9. The system according to any one of claims 1-8, characterized in that, The control device is used for: Without placing an optical degradation simulation device, the display device and the image acquisition device are controlled to acquire a first image dataset; With the optical degradation simulation device in place, the display device and the image acquisition device are controlled to acquire a second image dataset; The trained computational imaging model includes: The initial computational imaging model is pre-trained using the first image dataset to obtain the pre-trained computational imaging model. The pre-trained computational imaging model is fine-tuned using the second image dataset to obtain the fine-tuned computational imaging model. The ground truth images in the second image dataset are related to the target imaging scene for which the fine-tuning training is conducted, and the imaging metrics adjusted by the optical degradation simulation device are related to the target imaging scene.
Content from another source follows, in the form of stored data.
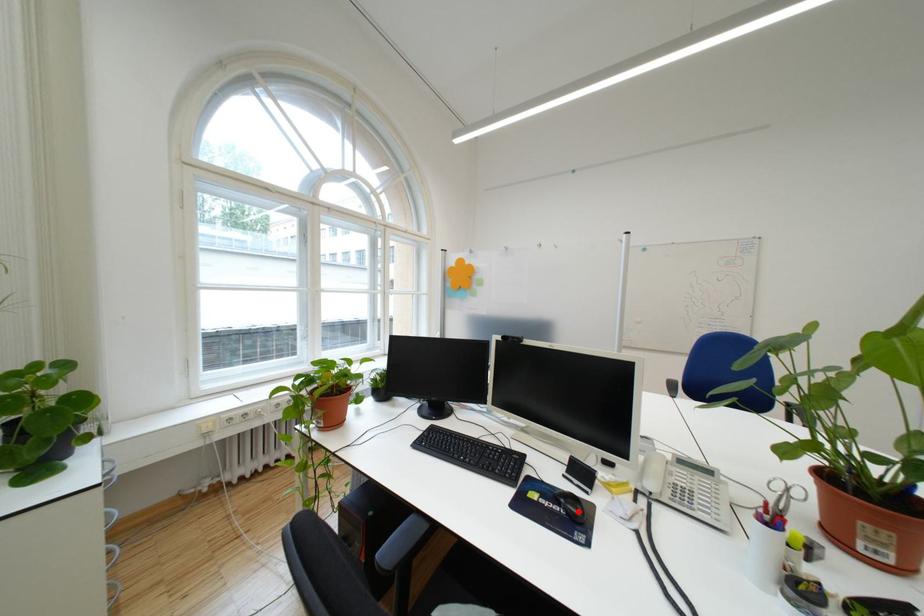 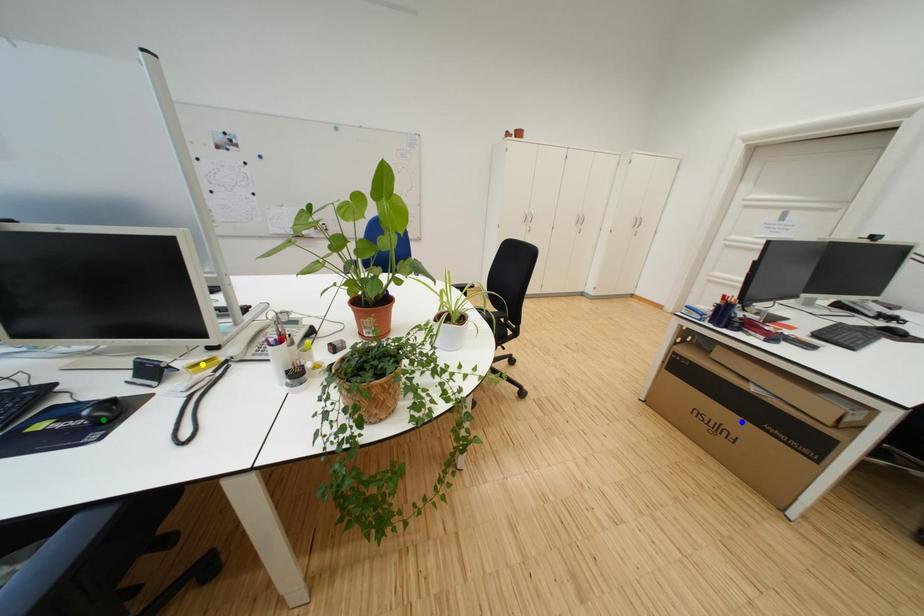 Question: I am providing you with two images of the same scene from different viewpoints. A red point is marked on the first image. You are given multiple points on the second image. Which spot in image 2 lines up with the point in image 1?

Choices:
 (A) green point
 (B) blue point
 (C) yellow point

Answer: (A) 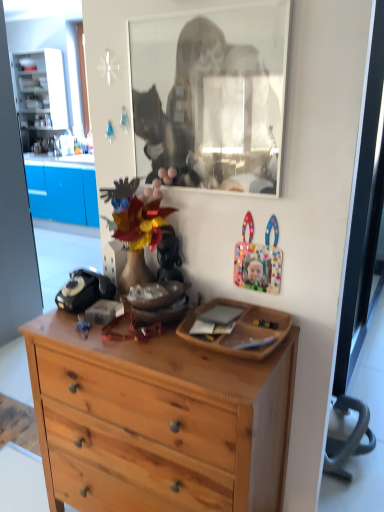 Question: Is wooden tray at center closer to the viewer compared to natural wood dresser at center?

Choices:
 (A) no
 (B) yes

Answer: (A)

Question: Is wooden tray at center turned away from natural wood dresser at center?

Choices:
 (A) no
 (B) yes

Answer: (A)

Question: Is wooden tray at center directly adjacent to natural wood dresser at center?

Choices:
 (A) no
 (B) yes

Answer: (A)

Question: Considering the relative sizes of wooden tray at center and natural wood dresser at center in the image provided, is wooden tray at center thinner than natural wood dresser at center?

Choices:
 (A) no
 (B) yes

Answer: (B)

Question: From the image's perspective, is wooden tray at center located above natural wood dresser at center?

Choices:
 (A) yes
 (B) no

Answer: (A)

Question: From a real-world perspective, is wooden tray at center on natural wood dresser at center?

Choices:
 (A) yes
 (B) no

Answer: (A)

Question: Considering the relative sizes of matte plastic mask at center and wooden tray at center in the image provided, is matte plastic mask at center bigger than wooden tray at center?

Choices:
 (A) yes
 (B) no

Answer: (B)

Question: From the image's perspective, is matte plastic mask at center above wooden tray at center?

Choices:
 (A) no
 (B) yes

Answer: (B)

Question: Considering the relative sizes of matte plastic mask at center and wooden tray at center in the image provided, is matte plastic mask at center thinner than wooden tray at center?

Choices:
 (A) no
 (B) yes

Answer: (B)

Question: From a real-world perspective, is matte plastic mask at center positioned under wooden tray at center based on gravity?

Choices:
 (A) yes
 (B) no

Answer: (B)

Question: Is matte plastic mask at center not within wooden tray at center?

Choices:
 (A) yes
 (B) no

Answer: (A)

Question: Is matte plastic mask at center facing away from wooden tray at center?

Choices:
 (A) no
 (B) yes

Answer: (A)

Question: Considering the relative sizes of natural wood dresser at center and black glass mirror at upper center in the image provided, is natural wood dresser at center shorter than black glass mirror at upper center?

Choices:
 (A) no
 (B) yes

Answer: (A) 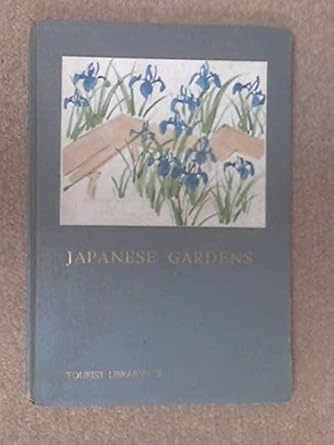 The height and width of the screenshot is (445, 334). Identify the location of book. (201, 313). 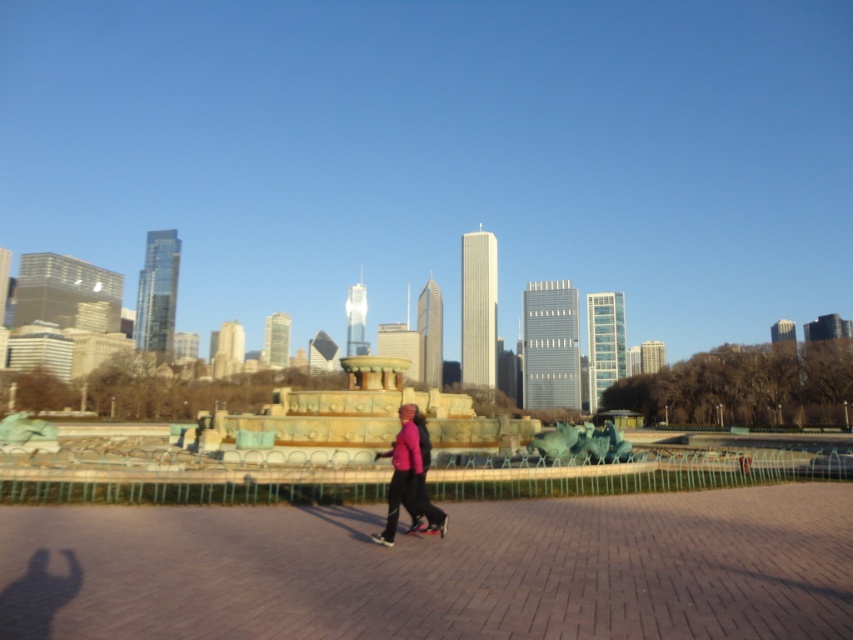 Between brick pavement at center and pink matte jacket at center, which one has more height?

pink matte jacket at center

Who is shorter, brick pavement at center or pink matte jacket at center?

With less height is brick pavement at center.

Who is more forward, (x=567, y=568) or (x=405, y=428)?

Point (x=567, y=568)

Where is `brick pavement at center`? The height and width of the screenshot is (640, 853). brick pavement at center is located at coordinates (439, 570). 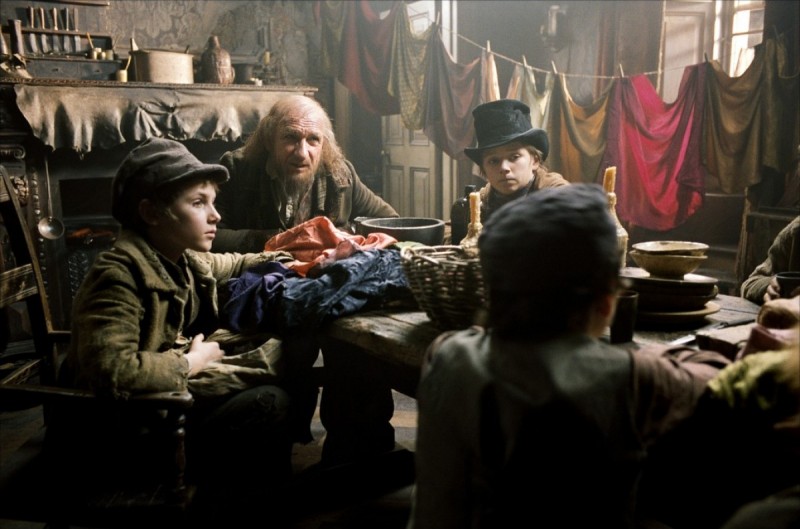 At what (x,y) coordinates should I click in order to perform the action: click on chair back. Please return your answer as a coordinate pair (x, y). The width and height of the screenshot is (800, 529). Looking at the image, I should click on (33, 269). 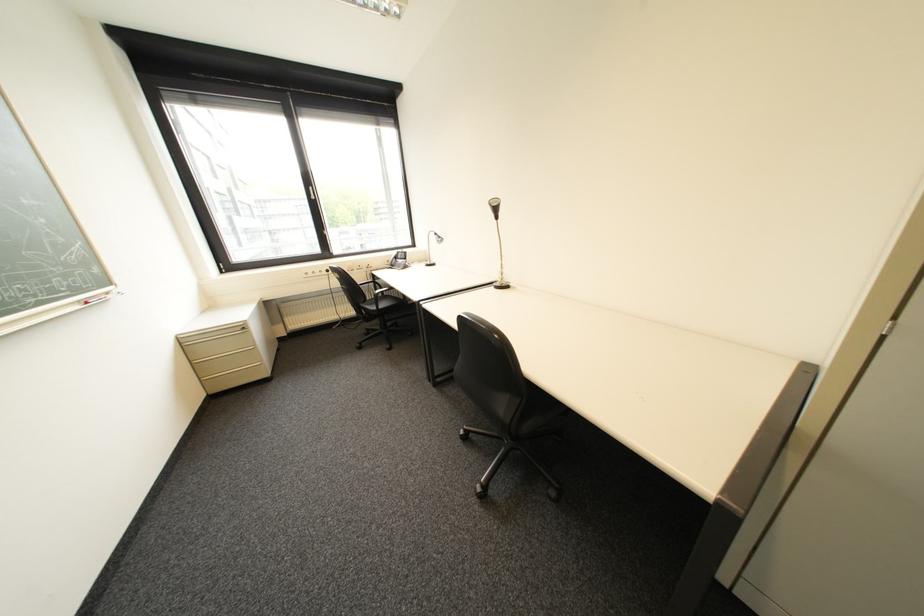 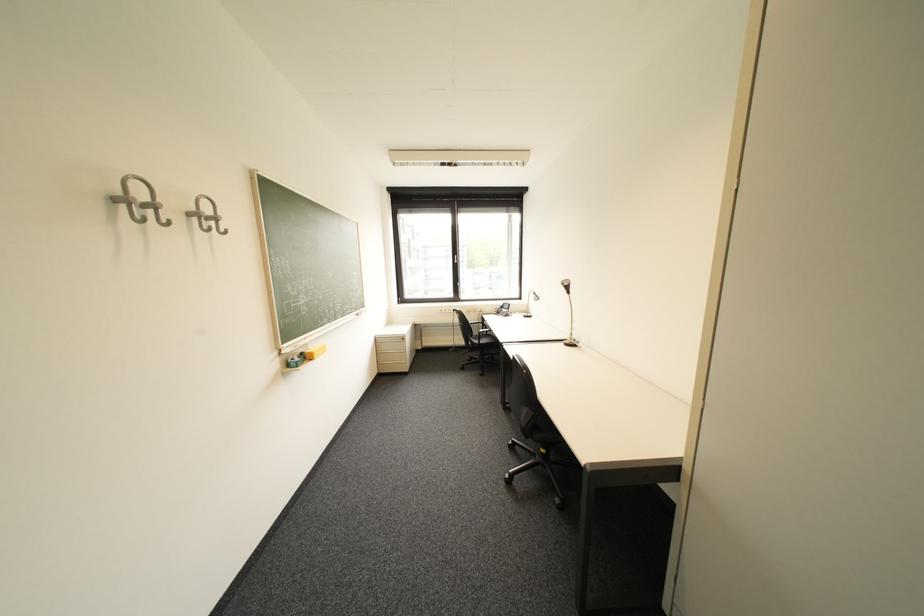 Find the pixel in the second image that matches point 419,244 in the first image.

(528, 297) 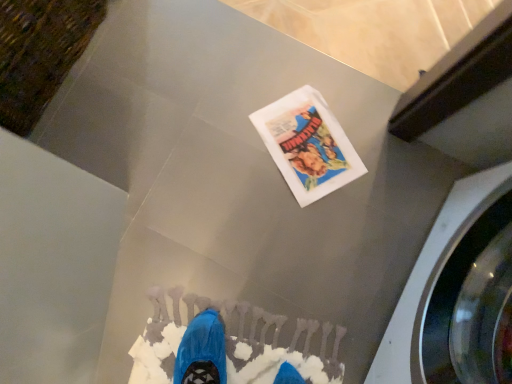 Identify the location of vacant space situated above white paper flyer at center (from a real-world perspective). Image resolution: width=512 pixels, height=384 pixels. (313, 143). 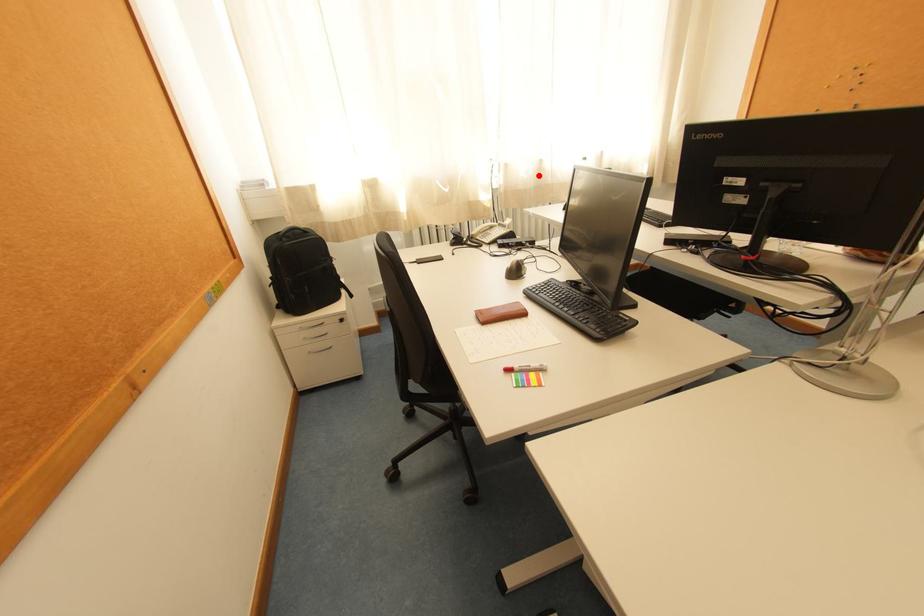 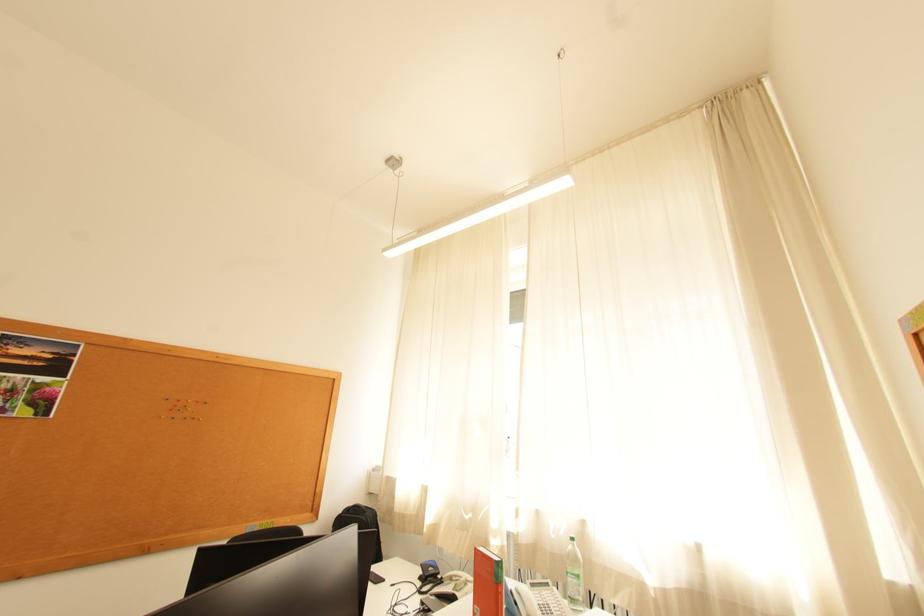 Question: I am providing you with two images of the same scene from different viewpoints. Image1 has a red point marked. In image2, the corresponding 3D location appears at what relative position? Reply with the corresponding letter.

Choices:
 (A) Closer
 (B) Farther

Answer: (B) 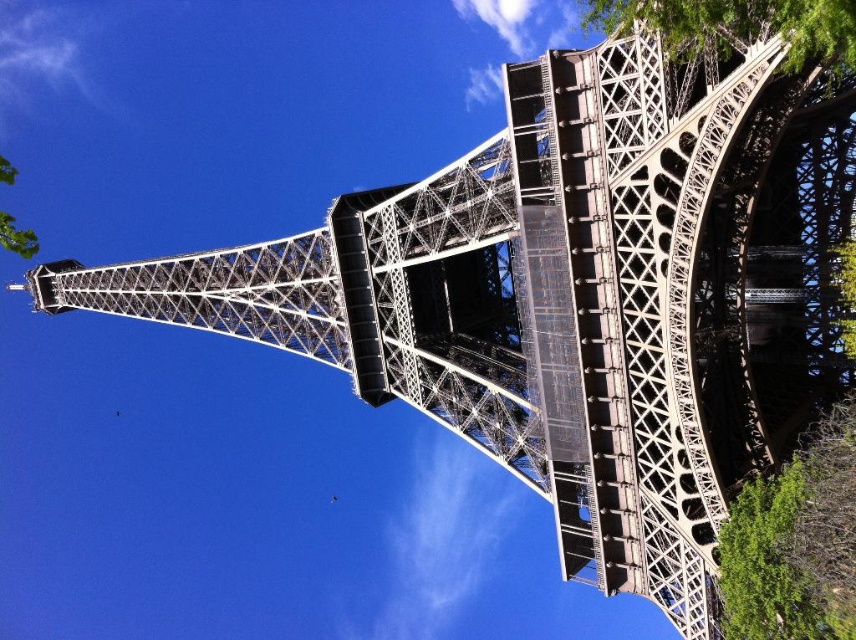 Based on the photo, you are standing at the base of the Eiffel Tower and want to take a photo of the green leafy tree at upper right. If your camera can focus on objects up to 50 meters away, will you be able to capture the tree clearly?

The green leafy tree at upper right and camera are 42.36 meters apart. Since the camera can focus up to 50 meters, the distance is within range, so yes, you can capture the tree clearly.

You are a drone operator planning to fly a drone from the base of the Eiffel Tower to a specific point in the sky. The Eiffel Tower is in the center of your view. You need to avoid the green leafy tree at upper right. According to the coordinates provided, where should you direct your drone to fly to avoid the tree?

The green leafy tree at upper right is located at coordinates point (739, 28). To avoid it, direct the drone to fly to a different point away from those coordinates, such as lower left or center areas. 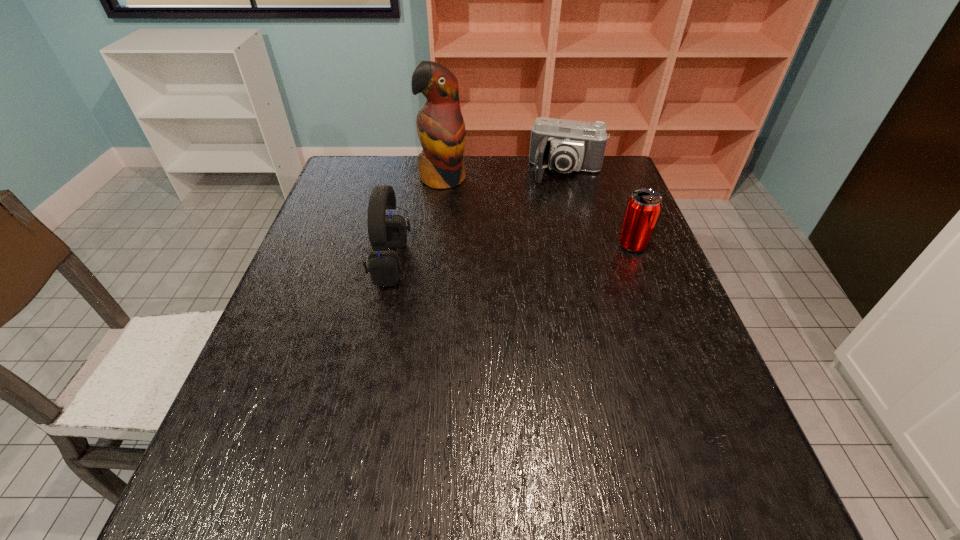 Locate an element on the screen. The width and height of the screenshot is (960, 540). free spot on the desktop that is between the headset and the soda can and is positioned at the front of the camera with an open lens cover is located at coordinates (547, 251).

Identify the location of vacant spot on the desktop that is between the third shortest object and the soda can and is positioned on the face of the parrot. The image size is (960, 540). (480, 256). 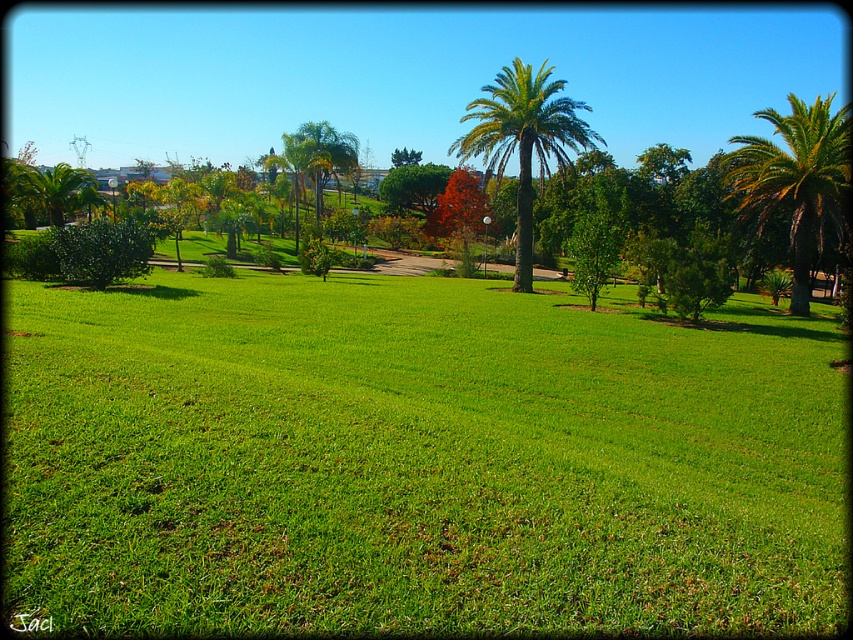 Question: Is green leafy palm tree at right bigger than green leafy palm at center?

Choices:
 (A) yes
 (B) no

Answer: (A)

Question: Estimate the real-world distances between objects in this image. Which object is closer to the green leafy palm tree at right?

Choices:
 (A) green leafy palm at center
 (B) green grass at center

Answer: (B)

Question: Can you confirm if green grass at center is bigger than green leafy palm at center?

Choices:
 (A) no
 (B) yes

Answer: (A)

Question: Which object is positioned farthest from the green leafy palm at center?

Choices:
 (A) green grass at center
 (B) green leafy palm tree at right

Answer: (B)

Question: Among these objects, which one is farthest from the camera?

Choices:
 (A) green grass at center
 (B) green leafy palm at center
 (C) green leafy palm tree at right

Answer: (B)

Question: Does green grass at center have a lesser width compared to green leafy palm at center?

Choices:
 (A) yes
 (B) no

Answer: (A) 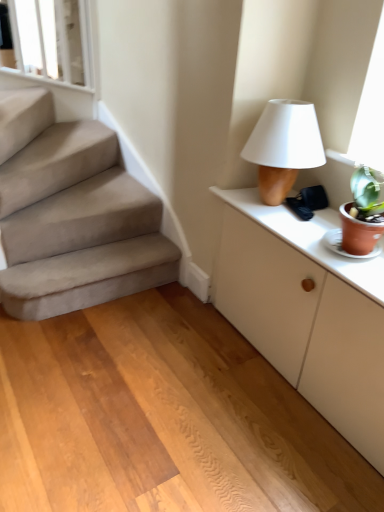 Where is `white matte cabinet at right`? The height and width of the screenshot is (512, 384). white matte cabinet at right is located at coordinates (309, 239).

From the picture: Is matte brown table lamp at upper right positioned far away from white matte cabinet at right?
10. A method for generating image datasets for computational imaging, characterized in that, The method includes: The display device displays one or more frames of truth images; The image acquisition device acquires images for the ground truth image to obtain sample degraded images that correspond one-to-one with each frame of the ground truth image. The imaging index of the sample degraded image is lower than that of the corresponding ground truth image. The imaging index includes at least one of resolution, brightness, color, and signal-to-noise ratio. A control device connected to the display device and the image acquisition device respectively obtains an image dataset based on the ground truth image and the sample degraded image. The image dataset is used to train a computational imaging model, so that the trained computational imaging model can process the degraded image to be processed acquired by the image acquisition device to obtain an enhanced image, wherein the imaging index of the enhanced image is higher than that of the degraded image to be processed.